- Central bank wants Russians to declare their overseas crypto holdings.
- Transparency will help avoid risk, bank deputy chair says.
- Cypherpunks value their privacy and object to government control.
The Kremlin wants to know who is trading crypto in Russia.
The Russian central bank wants to block citizens from withdrawing crypto from wallets operated by domestic firms unless they complete identity checks.
The bank wants to force domestic exchanges to use know-your-customer protocols to de-anonymise Russian crypto transactions as part of a package of crypto regulations set to come into force in July.
And the regulator also wants to keep tabs on its citizens’ offshore crypto holdings.
“No one is trying to stop Russian individuals and legal entities from continuing to hold cryptocurrency in foreign wallets, Vladimir Chistyukhin, the bank’s first deputy chair, told Russian media outlet RBC. “The only fundamental requirement we have is that they declare [these holdings] to the Federal Tax Service.”
The Kremlin is still reeling from poor economic results in the first few months of the year, but the bank will bid to reverse Russia’s financial fortunes in the months ahead when it launches its blockchain-powered digital ruble.
The proposed background checks risk running counter to many crypto traders’ ideals. Privacy has been a key tenet across the industry ever since early cypherpunks dreamed up the asset class.
Stemming capital outflows
Russia’s crypto exchange sector is still completely unregulated. But that is set to change this summer, with lawmakers currently working on broad-ranging crypto-related legislation.
The central bank is aware that most Russian crypto traders currently keep their coins in wallets based overseas.
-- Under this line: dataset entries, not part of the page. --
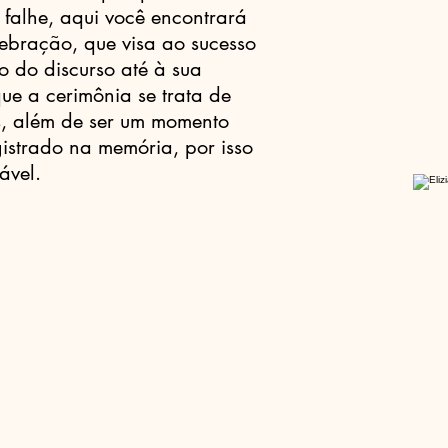
falhe, aqui você encontrará
lebração, que visa ao sucesso
o do discurso até à sua
ue a cerimônia se trata de
s, além de ser um momento
istrado na memória, por isso
ável.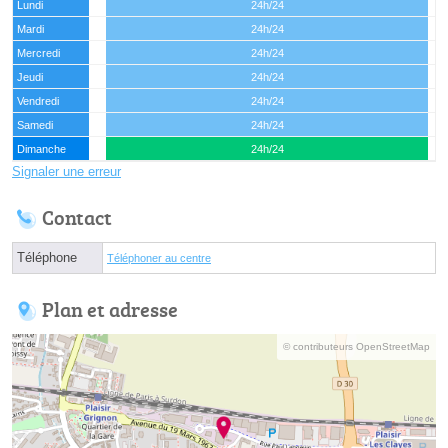
Lundi
24h/24
Mardi
24h/24
Mercredi
24h/24
Jeudi
24h/24
Vendredi
24h/24
Samedi
24h/24
Dimanche
24h/24
Signaler une erreur
Contact
Téléphone
Téléphoner au centre
Plan et adresse
© contributeurs OpenStreetMap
But Chistyukhin’s comments suggest the bank wants to stem — or at least monitor — Russian capital outflows.
He said the bank will not move to block crypto transfers from “permit-holding Russian intermediaries” to global exchanges such as Binance or Bybit.
However, Chistyukhin said the Kremlin wants to outlaw the transfer of crypto from Russian custodial crypto wallets “to non-custodial wallets abroad.”
Custodial wallets are managed by third parties, such as crypto exchanges, which manage private keys and secure assets on their customers’ behalf.
Non-custodial wallets, by contrast, hand control over private keys to their users. These do not allow anyone other than the coins’ owners to access the wallets.
The new rules, meanwhile, will ensure that crypto traders will not be allowed to move their crypto from overseas exchanges into a non-custodial wallet without first moving it to “official Russian cryptocurrency depositories and exchanges.”
These official channels will be legally obliged to verify the identities of all of their customers — provided the central bank gets its way.
“From a compliance standpoint, we want [Russian crypto service providers] to be as transparent as possible,” Chistyukhin said. “This will help ensure Russian intermediaries do not put themselves at risk.”

Crypto industry’s plea
The bank said it was not interested in seizing Russians’ crypto.
“Nothing will happen to [Russian citizens’] coins,” the central bank executive said. “They belong to Russian residents, and that will remain to be the case. There will be no penalties for possession, and no restrictions on the use of these coins.”
Chistyukhin said crypto industry representatives had asked the central bank not to make any distinctions between custodial and non-custodial wallets for withdrawals.
However, he said the central bank “believes it is especially difficult to establish a control mechanism for non-custodial wallets” that could comply with anti-money laundering and KYC rules.
What Russians do with their crypto only becomes a concern if the funds move to wallets based in Russia, Chistyukhin said.
“If a Russian individual, with funds in a custodial wallet abroad, transfers those funds to a non-custodial wallet outside the Russian Federation, we won’t be involved,” the executive said. “That is the sole responsibility of foreign legislation and foreign regulators.”